**** DATA SHOWN ****

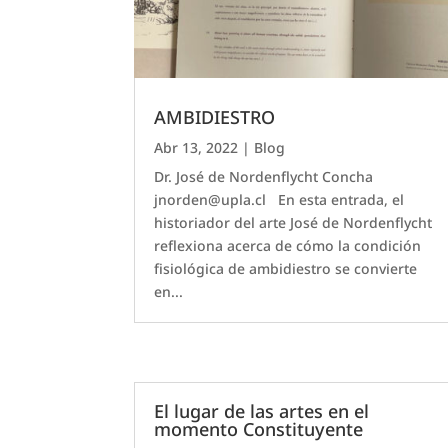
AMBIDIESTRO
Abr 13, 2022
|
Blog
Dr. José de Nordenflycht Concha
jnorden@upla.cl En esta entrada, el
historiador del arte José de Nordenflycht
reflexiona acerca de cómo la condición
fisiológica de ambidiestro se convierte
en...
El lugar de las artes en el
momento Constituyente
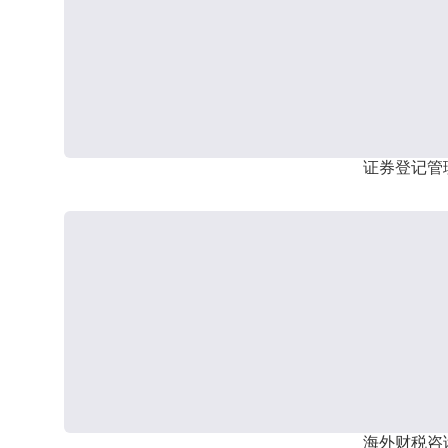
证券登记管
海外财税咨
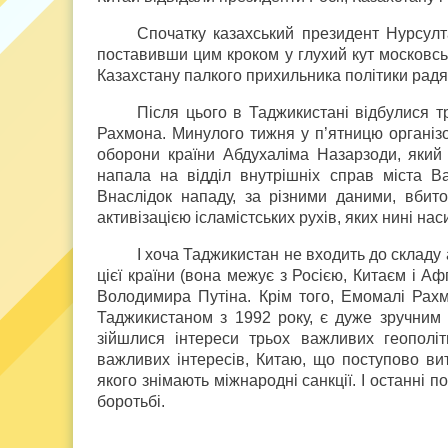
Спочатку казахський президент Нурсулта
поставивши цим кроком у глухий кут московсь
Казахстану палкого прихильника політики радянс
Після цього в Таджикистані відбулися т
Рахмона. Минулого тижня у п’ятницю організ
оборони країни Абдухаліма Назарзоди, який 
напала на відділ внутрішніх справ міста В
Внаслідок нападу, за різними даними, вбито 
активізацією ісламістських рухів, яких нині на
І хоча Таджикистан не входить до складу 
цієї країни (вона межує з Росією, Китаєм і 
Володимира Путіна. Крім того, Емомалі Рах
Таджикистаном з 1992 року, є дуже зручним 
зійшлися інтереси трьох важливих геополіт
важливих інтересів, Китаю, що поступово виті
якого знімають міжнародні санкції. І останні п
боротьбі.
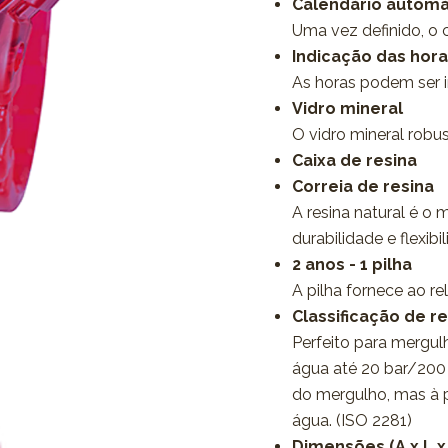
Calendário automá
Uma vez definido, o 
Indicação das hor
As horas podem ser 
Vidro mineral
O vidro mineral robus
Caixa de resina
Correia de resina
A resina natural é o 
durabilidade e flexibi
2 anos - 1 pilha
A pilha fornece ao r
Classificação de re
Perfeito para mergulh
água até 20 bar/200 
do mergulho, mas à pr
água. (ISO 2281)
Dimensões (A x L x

****
**** DATA SHOWN ****

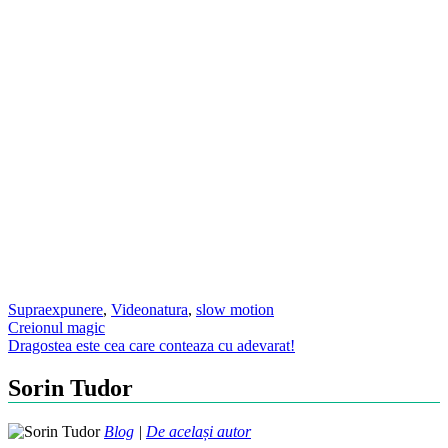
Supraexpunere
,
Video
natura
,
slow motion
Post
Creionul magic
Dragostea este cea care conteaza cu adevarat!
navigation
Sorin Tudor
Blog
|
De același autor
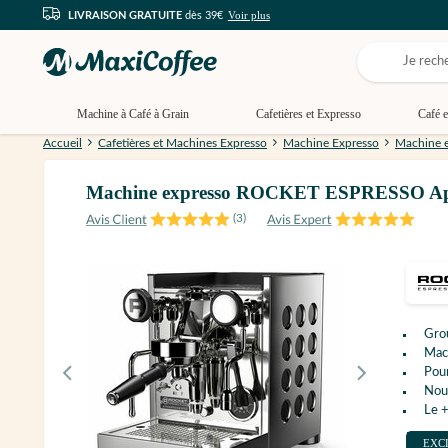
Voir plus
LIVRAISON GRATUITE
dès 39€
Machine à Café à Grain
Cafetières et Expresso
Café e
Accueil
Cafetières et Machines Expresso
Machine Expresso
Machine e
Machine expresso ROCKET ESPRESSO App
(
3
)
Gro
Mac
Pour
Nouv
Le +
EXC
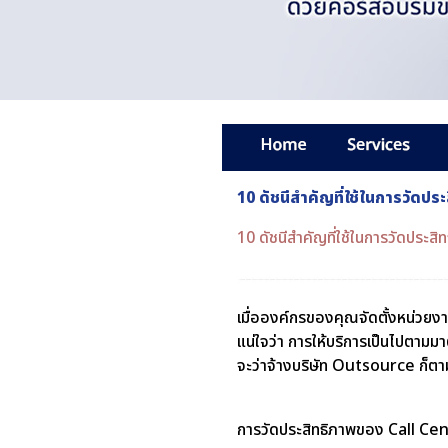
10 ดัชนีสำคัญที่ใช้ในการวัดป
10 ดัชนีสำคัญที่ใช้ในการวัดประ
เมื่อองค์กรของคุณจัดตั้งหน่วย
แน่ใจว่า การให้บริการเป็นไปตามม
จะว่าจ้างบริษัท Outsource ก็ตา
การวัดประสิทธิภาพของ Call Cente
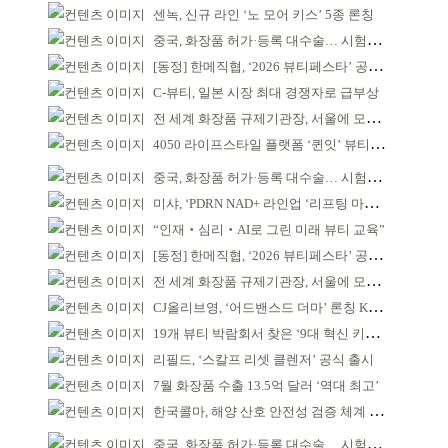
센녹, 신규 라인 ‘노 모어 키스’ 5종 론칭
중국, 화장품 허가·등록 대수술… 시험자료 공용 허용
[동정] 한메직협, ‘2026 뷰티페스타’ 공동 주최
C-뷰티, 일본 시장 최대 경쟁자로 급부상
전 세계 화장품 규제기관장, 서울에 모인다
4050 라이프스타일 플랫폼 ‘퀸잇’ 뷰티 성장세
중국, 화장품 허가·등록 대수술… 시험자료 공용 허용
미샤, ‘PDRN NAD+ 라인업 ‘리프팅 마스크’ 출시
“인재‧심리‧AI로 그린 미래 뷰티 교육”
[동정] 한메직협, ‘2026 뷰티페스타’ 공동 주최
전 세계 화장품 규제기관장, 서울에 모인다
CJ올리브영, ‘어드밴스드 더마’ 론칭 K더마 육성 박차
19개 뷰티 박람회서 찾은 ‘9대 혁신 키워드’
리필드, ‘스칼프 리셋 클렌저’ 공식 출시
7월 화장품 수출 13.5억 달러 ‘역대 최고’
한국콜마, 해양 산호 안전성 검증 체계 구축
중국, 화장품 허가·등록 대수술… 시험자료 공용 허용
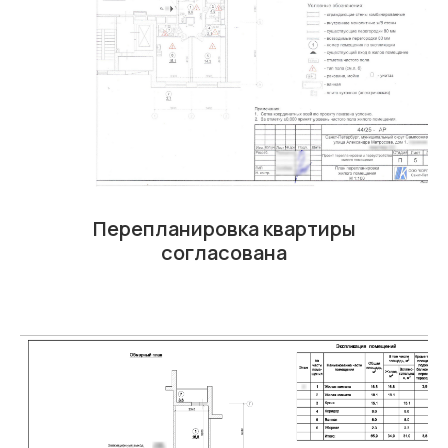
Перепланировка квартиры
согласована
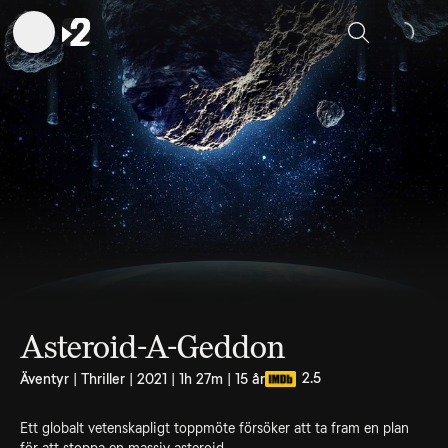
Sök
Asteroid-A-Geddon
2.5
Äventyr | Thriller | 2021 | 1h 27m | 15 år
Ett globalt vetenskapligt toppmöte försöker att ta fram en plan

****
**** DATA SHOWN ****

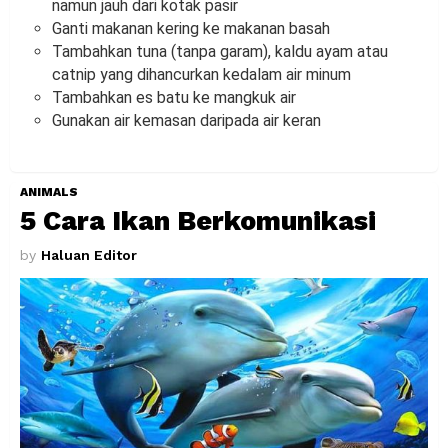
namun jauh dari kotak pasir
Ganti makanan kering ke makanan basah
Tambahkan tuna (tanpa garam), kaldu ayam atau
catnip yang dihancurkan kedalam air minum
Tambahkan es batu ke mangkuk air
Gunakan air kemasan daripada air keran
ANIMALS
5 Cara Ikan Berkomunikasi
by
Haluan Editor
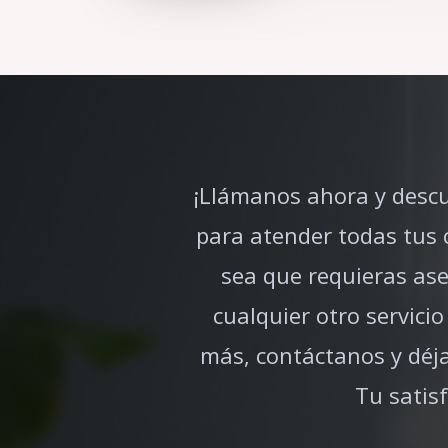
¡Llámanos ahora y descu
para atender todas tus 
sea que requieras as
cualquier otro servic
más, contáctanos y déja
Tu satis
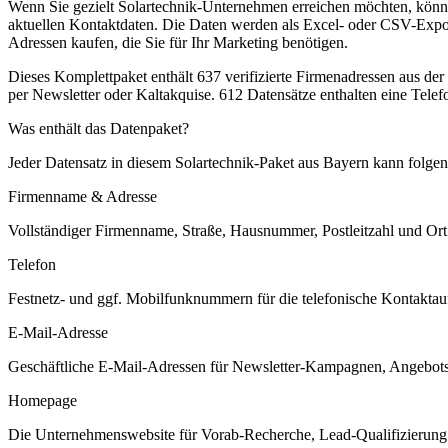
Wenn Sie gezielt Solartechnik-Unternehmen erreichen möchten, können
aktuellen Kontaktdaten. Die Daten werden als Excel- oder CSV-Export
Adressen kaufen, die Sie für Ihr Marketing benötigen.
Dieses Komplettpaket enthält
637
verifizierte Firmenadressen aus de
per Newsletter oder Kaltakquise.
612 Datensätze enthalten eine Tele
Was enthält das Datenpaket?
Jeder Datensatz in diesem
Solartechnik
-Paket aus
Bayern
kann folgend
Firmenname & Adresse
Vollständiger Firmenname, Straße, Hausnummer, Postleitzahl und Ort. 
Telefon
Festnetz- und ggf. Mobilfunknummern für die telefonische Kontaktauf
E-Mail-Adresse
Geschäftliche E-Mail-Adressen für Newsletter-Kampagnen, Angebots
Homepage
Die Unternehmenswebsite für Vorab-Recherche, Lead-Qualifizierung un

****

Above, find the line with "LIVRAISON GRATUITE"; copy it and every line down to the line with "Ett globalt vetenskapligt", exactly and both included, but no pictures.

LIVRAISON GRATUITE
dès 39€
Machine à Café à Grain
Cafetières et Expresso
Café e
Accueil
Cafetières et Machines Expresso
Machine Expresso
Machine e
Machine expresso ROCKET ESPRESSO App
(
3
)
Gro
Mac
Pour
Nouv
Le +
EXC
10 ดัชนีสำคัญที่ใช้ในการวัดป
10 ดัชนีสำคัญที่ใช้ในการวัดประ
เมื่อองค์กรของคุณจัดตั้งหน่วย
แน่ใจว่า การให้บริการเป็นไปตามม
จะว่าจ้างบริษัท Outsource ก็ตา
การวัดประสิทธิภาพของ Call Cente
센녹, 신규 라인 ‘노 모어 키스’ 5종 론칭
중국, 화장품 허가·등록 대수술… 시험자료 공용 허용
[동정] 한메직협, ‘2026 뷰티페스타’ 공동 주최
C-뷰티, 일본 시장 최대 경쟁자로 급부상
전 세계 화장품 규제기관장, 서울에 모인다
4050 라이프스타일 플랫폼 ‘퀸잇’ 뷰티 성장세
중국, 화장품 허가·등록 대수술… 시험자료 공용 허용
미샤, ‘PDRN NAD+ 라인업 ‘리프팅 마스크’ 출시
“인재‧심리‧AI로 그린 미래 뷰티 교육”
[동정] 한메직협, ‘2026 뷰티페스타’ 공동 주최
전 세계 화장품 규제기관장, 서울에 모인다
CJ올리브영, ‘어드밴스드 더마’ 론칭 K더마 육성 박차
19개 뷰티 박람회서 찾은 ‘9대 혁신 키워드’
리필드, ‘스칼프 리셋 클렌저’ 공식 출시
7월 화장품 수출 13.5억 달러 ‘역대 최고’
한국콜마, 해양 산호 안전성 검증 체계 구축
중국, 화장품 허가·등록 대수술… 시험자료 공용 허용
Перепланировка квартиры
согласована
Sök
Asteroid-A-Geddon
2.5
Äventyr | Thriller | 2021 | 1h 27m | 15 år
Ett globalt vetenskapligt toppmöte försöker att ta fram en plan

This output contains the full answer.